The celebrated philosopher talks to National Review about what conservatism is, isn’t, and ought to be.
Madeleine Kearns: In your most recent book, Conservatism: An Invitation to the Great Tradition, you provide a distilled synthesis of modern conservative thought. First, I’d like to begin with your book’s last chapter, “Conservatism Now,” in which you reference William F. Buckley Jr.’s first book, God and Man at Yale (1951). In that book, which arguably launched the conservative movement in America, a 24-year-old Buckley wrote: “I believe that if and when the menace of Communism is gone, other vital battles, at present subordinated, will emerge to the foreground. And the winner must have help from the classroom.”

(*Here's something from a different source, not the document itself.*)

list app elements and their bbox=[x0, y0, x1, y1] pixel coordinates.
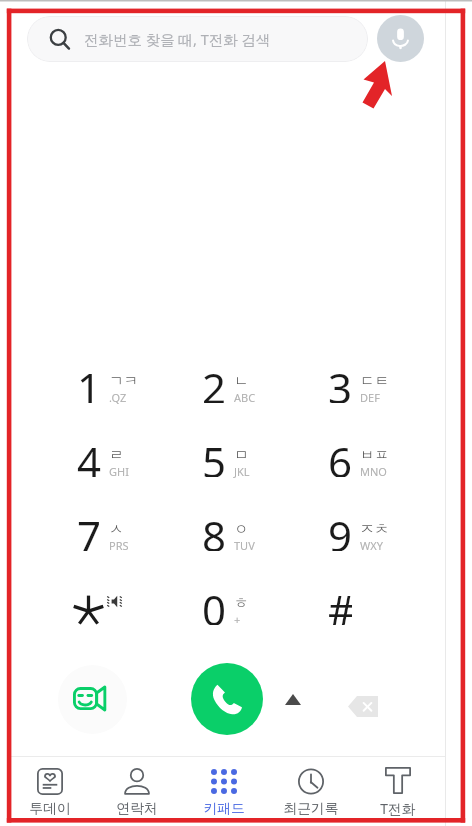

Do you think Buckley was correct? If so, what are these “other vital battles”?
Sir Roger Scruton: Yes, Buckley was right. There is the vital battle to defend fundamental institutions, such as marriage and the family, and to counter the censorship of all opinions that express an attachment to our cultural and political inheritance.
MK: The second half of God and Man at Yale’s title is “The Superstitions of Academic Freedom.” Is academic freedom a superstition?
SRS: No, but professors praise it without really believing in it. They do not grant freedom to those who threaten them intellectually or ideologically. This has been documented by people like Roger Kimball, and it has certainly been my experience.